Les biscuits de famille brisés menus
La vente à Lulu, le vrai
Le p’tit LU en miettes pour cause de frais d’héritage. L’héritage de LU croqué par tous les coins. Il faut bien faire son ptit beurre.
On peut naître avec un biscuit d’argent dans la bouche et chercher à s’émanciper quand on devient grand. Louis Lefèvre-Utile, dernier né de la famille célèbre se trouva un peu désargenté quand la succession fut venue. Son père Patrick Lefèvre-Utile, décédé en août 2001, ne tenait pas du tout à voir se disperser le riche patrimoine industriel et artistique constitué par les figures historiques de l’industrie biscuitière familiale.

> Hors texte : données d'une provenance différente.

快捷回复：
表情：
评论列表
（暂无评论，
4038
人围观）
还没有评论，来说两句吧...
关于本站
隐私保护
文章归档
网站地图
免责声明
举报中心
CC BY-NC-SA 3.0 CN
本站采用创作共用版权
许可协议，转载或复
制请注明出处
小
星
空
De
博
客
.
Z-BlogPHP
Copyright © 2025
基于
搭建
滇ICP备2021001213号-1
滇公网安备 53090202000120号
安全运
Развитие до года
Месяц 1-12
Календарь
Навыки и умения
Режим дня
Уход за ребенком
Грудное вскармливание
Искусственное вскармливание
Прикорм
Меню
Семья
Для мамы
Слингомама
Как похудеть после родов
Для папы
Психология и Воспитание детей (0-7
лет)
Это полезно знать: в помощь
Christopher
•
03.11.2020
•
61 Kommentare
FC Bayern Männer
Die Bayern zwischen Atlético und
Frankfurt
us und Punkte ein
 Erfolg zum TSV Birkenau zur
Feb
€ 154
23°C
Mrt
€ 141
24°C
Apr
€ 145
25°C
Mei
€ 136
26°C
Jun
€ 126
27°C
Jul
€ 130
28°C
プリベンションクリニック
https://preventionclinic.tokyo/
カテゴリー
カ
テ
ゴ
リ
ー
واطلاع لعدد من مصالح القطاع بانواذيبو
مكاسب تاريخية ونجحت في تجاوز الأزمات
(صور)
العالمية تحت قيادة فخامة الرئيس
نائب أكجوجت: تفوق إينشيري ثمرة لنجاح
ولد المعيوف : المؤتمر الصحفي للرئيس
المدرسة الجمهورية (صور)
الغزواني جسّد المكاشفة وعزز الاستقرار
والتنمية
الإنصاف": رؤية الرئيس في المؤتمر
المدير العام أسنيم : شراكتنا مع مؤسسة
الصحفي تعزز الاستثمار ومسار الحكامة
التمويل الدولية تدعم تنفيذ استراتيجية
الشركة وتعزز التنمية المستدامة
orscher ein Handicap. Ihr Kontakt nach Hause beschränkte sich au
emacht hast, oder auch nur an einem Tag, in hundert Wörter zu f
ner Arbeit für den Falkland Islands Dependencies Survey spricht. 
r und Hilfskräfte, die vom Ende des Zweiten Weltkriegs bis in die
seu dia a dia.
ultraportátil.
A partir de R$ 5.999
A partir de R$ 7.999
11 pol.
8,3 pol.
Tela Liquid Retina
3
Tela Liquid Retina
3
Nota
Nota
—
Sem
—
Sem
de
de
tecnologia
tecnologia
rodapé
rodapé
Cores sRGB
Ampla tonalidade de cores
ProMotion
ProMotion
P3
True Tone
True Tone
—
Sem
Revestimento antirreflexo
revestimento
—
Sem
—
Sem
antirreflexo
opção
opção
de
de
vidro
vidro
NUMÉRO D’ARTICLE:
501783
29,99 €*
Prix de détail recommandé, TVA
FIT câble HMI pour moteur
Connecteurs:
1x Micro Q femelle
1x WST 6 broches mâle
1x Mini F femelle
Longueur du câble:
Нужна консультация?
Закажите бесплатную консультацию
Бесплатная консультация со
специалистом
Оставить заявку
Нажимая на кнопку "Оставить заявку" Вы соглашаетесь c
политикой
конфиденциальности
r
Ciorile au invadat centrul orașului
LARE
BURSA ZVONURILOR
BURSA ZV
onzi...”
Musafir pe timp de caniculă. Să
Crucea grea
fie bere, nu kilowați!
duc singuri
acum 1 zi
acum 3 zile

Faute de tirelire à casser pour payer les frais d’héritage, Louis, le fils unique, a décidé de troquer ce qu’il doit à l’État contre la cession au musée nantais du château des Ducs quelques belles pièces de sa collection. L’objectif de l’héritier : échanger une soixantaine de pièces maîtresses du patrimoine familial, estimées 460 000 euros, contre l’effacement de la dette fiscale liée à l’héritage. Dossier compliqué entre le dernier des LU, les ministères de la Culture et des Finances, cette dation ne va pas aussi vite que prévu et monsieur Louis s’impatiente. Un jeune collectionneur nantais, Olivier Fruneau, s’instaure incontournable fournisseur officiel de toute expertise sur ce patrimoine LU. Et s’associe à l’héritier pour organiser une vente aux enchères du reste des objets publicitaires, prototypes, maquettes, peintures et esquisses originales. D’abord programmée à Nantes, au printemps 2003, puis reportée à l’automne, cette vente a finalement évité le fief de la famille. Monsieur Louis s’est dit déçu par Nantes. C’est vrai que vendre au plus offrant les clichés originaux des ateliers avec ces visages graves des ouvriers posant pour figer des yeux l’odeur sucrée des biscuits, ça peut faire un pincement au cœur à tous leurs descendants. Et ne pas être très flatteur pour le dernier rejeton du patron. À l’inverse des héritiers d’André Breton, Louis L.-U. n’assume pas le pragmatisme économique d’une telle dispersion du patrimoine. Il a préféré couper avec Nantes où il n’habite pas. Juriste à Paris, il n’a jamais trempé dans le biscuit. C’est finalement à Paris le 27 mai qu’ont été dispersés les derniers fleurons, 264 pièces de collection, d’une saga d’industriels éclairés, pionniers du paquadjingue. La vente a fait plus de 550 000 euros de recette. Bingo ! Le dernier de la lignée s’est débarrassé à bon compte de ces vieilleries. « La page est tournée. Il garde juste quelques pièces pour lui, à titre décoratif », indique Bertrand Guillet, conservateur au musée du Château. Les quatre « oreilles » du Petit-Beurre ont dû siffler.